Experts at the University of Pennsylvania say nurses can play a major role in holding back that tide because they work regularly with patients who may have been exposed to bad information and can offer corrections when needed.
In an article, “Preventing the Spread of Misinformation,” recently published in American Nurse Journal, lead author Antonia Villarruel, the dean of nursing at Penn, says nurses are at the forefront of combating misinformation.
Written to explain the “infodemic” — as U.S. Surgeon General Vikek Murthy has referred to the problem — the article tells why people and medical professionals might not have all the facts.
It is based on a study Villarruel worked on for the National Academy of Medicine to help YouTube quickly sift through information. She found that nurses are pivotal in battling health misinformation, but they are not alone in the fight.
“We started with identifying institutions and sources of credible information like universities and health care systems, but there are also individuals and health care providers who may not abide by similar principles or have beliefs that they’re trying to promote.” Villarruel said in an interview with WHYY News. Medical professionals must have a wide knowledge base that will allow their patients to make decisions based on facts, she said.

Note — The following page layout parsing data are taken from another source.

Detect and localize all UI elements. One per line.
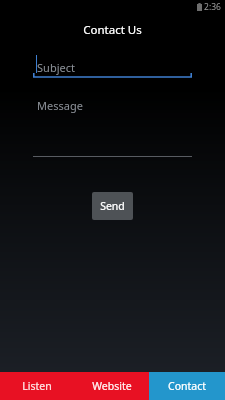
staticText: Send xyxy=(100,199,125,213)
staticText: Website xyxy=(92,379,132,393)
staticText: Listen xyxy=(22,379,52,393)
staticText: Subject xyxy=(37,60,75,75)
button[interactable]: Contact xyxy=(149,372,225,400)
button[interactable]: Listen xyxy=(0,372,74,400)
staticText: 2:36 xyxy=(204,1,221,13)
button[interactable]: Message xyxy=(0,94,225,159)
staticText: Contact Us xyxy=(83,22,142,38)
button[interactable]: Website xyxy=(74,372,149,400)
button[interactable]: Send xyxy=(92,192,133,220)
staticText: Contact xyxy=(168,379,206,393)
button[interactable]: Subject xyxy=(0,46,225,86)
staticText: Message xyxy=(37,98,83,113)
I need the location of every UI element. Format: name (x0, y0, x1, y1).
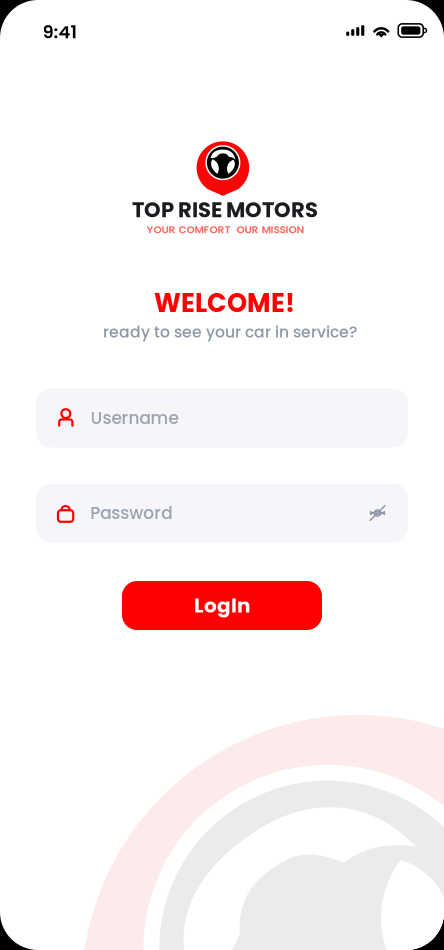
staticText: ready to see your car in service? (103, 321, 357, 343)
button[interactable]: Username (36, 388, 408, 448)
staticText: LogIn (194, 592, 250, 620)
button[interactable]: LogIn (122, 581, 322, 630)
staticText: WELCOME! (154, 285, 295, 321)
staticText: YOUR COMFORT OUR MISSION (146, 222, 304, 237)
staticText: 9:41 (42, 20, 76, 44)
button[interactable]: Password (36, 484, 408, 542)
staticText: Username (91, 406, 179, 430)
staticText: TOP RISE MOTORS (132, 195, 318, 225)
staticText: Password (90, 501, 172, 525)
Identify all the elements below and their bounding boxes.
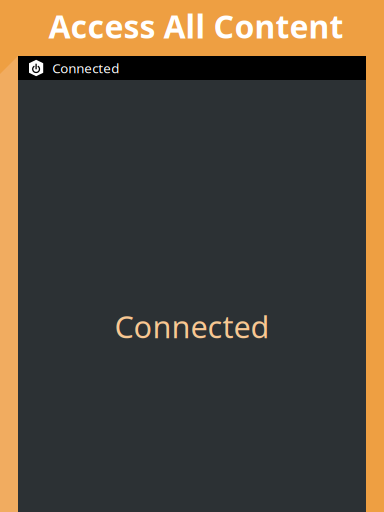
button[interactable]: Connected	[18, 56, 366, 80]
staticText: Connected	[114, 306, 270, 347]
staticText: Connected	[52, 59, 119, 77]
staticText: Access All Content	[48, 5, 344, 47]
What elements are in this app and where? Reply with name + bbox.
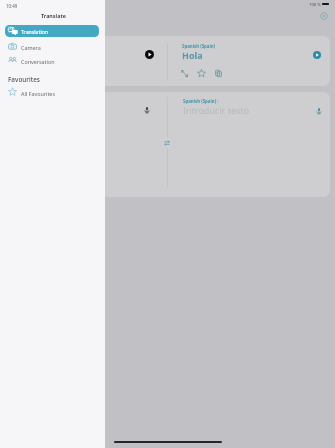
staticText: Camera: [21, 44, 41, 51]
button[interactable]: Microphone: [95, 92, 330, 197]
staticText: All Favourites: [21, 90, 55, 97]
button[interactable]: Conversation: [5, 55, 99, 66]
button[interactable]: Copy: [214, 69, 223, 78]
button[interactable]: Swap languages: [162, 138, 172, 148]
button[interactable]: Camera: [5, 41, 99, 52]
button[interactable]: Microphone: [143, 106, 151, 114]
staticText: Hola: [182, 49, 203, 61]
button[interactable]: Play translation: [313, 51, 321, 59]
button[interactable]: Translation: [5, 25, 99, 37]
staticText: 100 %: [309, 2, 321, 8]
staticText: Introducir texto: [183, 104, 250, 116]
button[interactable]: Settings: [320, 12, 328, 20]
button[interactable]: Play source: [145, 50, 154, 59]
staticText: Spanish (Spain) :: [183, 98, 219, 104]
button[interactable]: Favourite: [197, 69, 206, 78]
button[interactable]: Play source: [95, 36, 330, 86]
button[interactable]: Voice input: [315, 107, 323, 115]
staticText: Spanish (Spain): [182, 43, 216, 49]
staticText: Translate: [41, 12, 66, 19]
staticText: 10:49: [6, 3, 18, 9]
button[interactable]: All Favourites: [5, 87, 99, 98]
staticText: Translation: [21, 28, 49, 35]
button[interactable]: Expand: [180, 69, 189, 78]
staticText: Favourites: [8, 75, 40, 84]
staticText: Conversation: [21, 58, 55, 65]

Health and science literacy for nurses and patients is at the forefront of Villarruel’s message. She said information can be translated and simplified through nurses who have and provide access to multiple sources to their patients.
“We have to craft our messages and then we, as individuals, need to also have some level of health and science literacy, and I think we can help in garnering that as well.” Villarruel said.

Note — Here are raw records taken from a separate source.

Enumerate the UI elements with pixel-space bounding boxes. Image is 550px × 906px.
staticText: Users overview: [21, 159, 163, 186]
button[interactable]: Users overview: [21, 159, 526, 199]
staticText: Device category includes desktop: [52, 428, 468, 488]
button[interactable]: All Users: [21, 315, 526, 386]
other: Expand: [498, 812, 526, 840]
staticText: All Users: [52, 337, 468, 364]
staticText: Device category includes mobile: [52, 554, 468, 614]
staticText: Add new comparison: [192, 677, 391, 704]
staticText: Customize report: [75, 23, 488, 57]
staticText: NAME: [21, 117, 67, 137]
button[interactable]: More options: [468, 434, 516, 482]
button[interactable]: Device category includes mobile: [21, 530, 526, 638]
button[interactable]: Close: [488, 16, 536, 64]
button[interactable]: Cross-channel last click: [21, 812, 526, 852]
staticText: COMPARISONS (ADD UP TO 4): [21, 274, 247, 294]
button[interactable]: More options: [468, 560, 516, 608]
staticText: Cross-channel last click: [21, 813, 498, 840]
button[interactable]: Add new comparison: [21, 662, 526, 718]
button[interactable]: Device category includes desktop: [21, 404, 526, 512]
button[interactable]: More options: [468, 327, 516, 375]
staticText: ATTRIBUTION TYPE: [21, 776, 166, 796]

In a time of quick information — when social media offers visually appealing and digestible bits in contrast to more densely worded peer-reviewed publications — making sure that the right information is conveyed can pivot the struggle with misinformation. “We need to involve the population that we’re trying to serve, to see how they receive our messages and to see what reaction they get to see if they can translate that into `What it is that I need to do in my daily life in order to take care of myself and my families?’” Villarruel said.
Villarruel’s co-author, Richard James, nursing liaison librarian and clinical outreach coordinator for the University of Pennsylvania Libraries, said one specific tool that will help combat misinformation is the CRAAP test — which stands for currency, relevance, authority, accuracy, and perspective.
“And some of these rubrics that were developed by librarians in some cases just provide users the structure for critically breaking down a piece of information and seeing what the most pertinent aspects of it are about reliability and authority credibility,” James said in an interview.
As an academic librarian, James knows that there is a great deal of outdated and unreliable information out there.
He also knows the CRAAP method can be used when evaluating information on social media.
“It’s really an outgrowth of our professional responsibilities not only to identify books and journals and websites that provide top-quality health information, but also to work with people to give them tools and processes and a context for doing the work themselves,” he said.
Both Villarruel and James noted that access to scientific and research journals often is limited to the public, whether because of paywalls or subscriptions, or because the information is simply too much to comprehend.
James said many publishers are starting to format their information like magazines, or they are adding infographics, along with videos and plain language that everyone can understand.
“Because it is time-consuming, it does require that they engage in partnerships that may be new to them to work in a format for a purpose that is a little bit novel to them,” he said.
Those partnerships can be with nurses and medical staff, as Villarruel noted.
“I think they’re being able to correct misinformation and to do it in a way that’s not judgmental,” Villarruel said.
The most important thing nurses can do is provide the information, point out what it means, and not judge the choices people make once it is given to them.
Weeding out the right social media platforms and the role they play in patients’ lives is also important for nurses to consider.
“You can’t get people to trust you as a trusted messenger if you don’t treat them with respect, so that’s just number one.” she said.
She added that nurses and medical professionals can create a safe environment for learning and correcting misinformation.
“I think it’s the balance that we have as health care providers, but we are trusted professionals because we listen and because we support, and that’s what we all need to do.” she said.